● **What is expected**
Print out each entry below in full, exactly as given, excluding pictures.

----

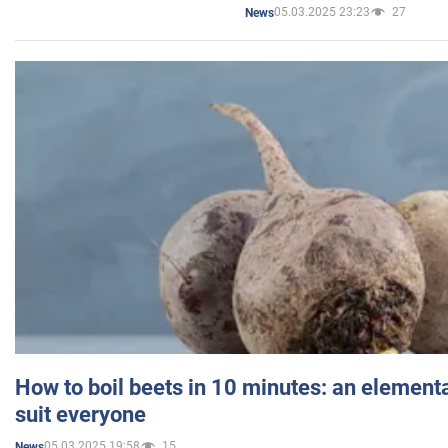
05.03.2025 23:23
27
News
How to boil beets in 10 minutes: an elementa
suit everyone
05.03.2025 19:58
15
News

----

● **Expected output**
05.03.2025 23:23
27
News
How to boil beets in 10 minutes: an elementa
suit everyone
05.03.2025 19:58
15
News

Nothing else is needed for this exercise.